■ Task description
Every record below must come back exactly as written, with the images dropped.
*-*-*
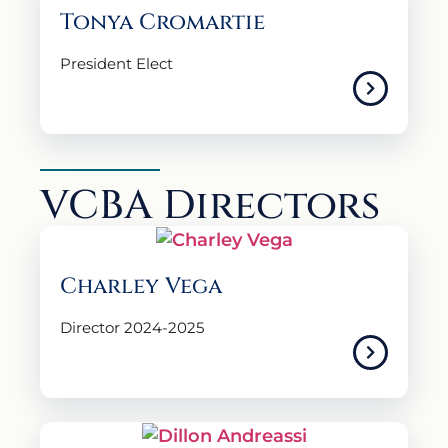
Tonya Cromartie
President Elect
VCBA Directors
Charley Vega
Director 2024-2025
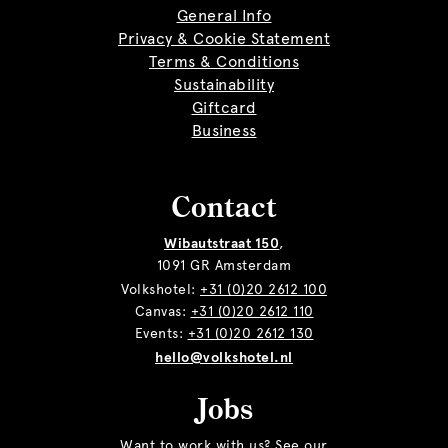
General Info
Privacy & Cookie Statement
Terms & Conditions
Sustainability
Giftcard
Business
Contact
Wibautstraat 150
,
1091 GR Amsterdam
Volkshotel:
+31 (0)20 2612 100
Canvas:
+31 (0)20 2612 110
Events:
+31 (0)20 2612 130
hello@volkshotel.nl
Jobs
Want to work with us? See our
*-*-*
■ Worked solution
Tonya Cromartie
President Elect
VCBA Directors
Charley Vega
Director 2024-2025
General Info
Privacy & Cookie Statement
Terms & Conditions
Sustainability
Giftcard
Business
Contact
Wibautstraat 150
,
1091 GR Amsterdam
Volkshotel:
+31 (0)20 2612 100
Canvas:
+31 (0)20 2612 110
Events:
+31 (0)20 2612 130
hello@volkshotel.nl
Jobs
Want to work with us? See our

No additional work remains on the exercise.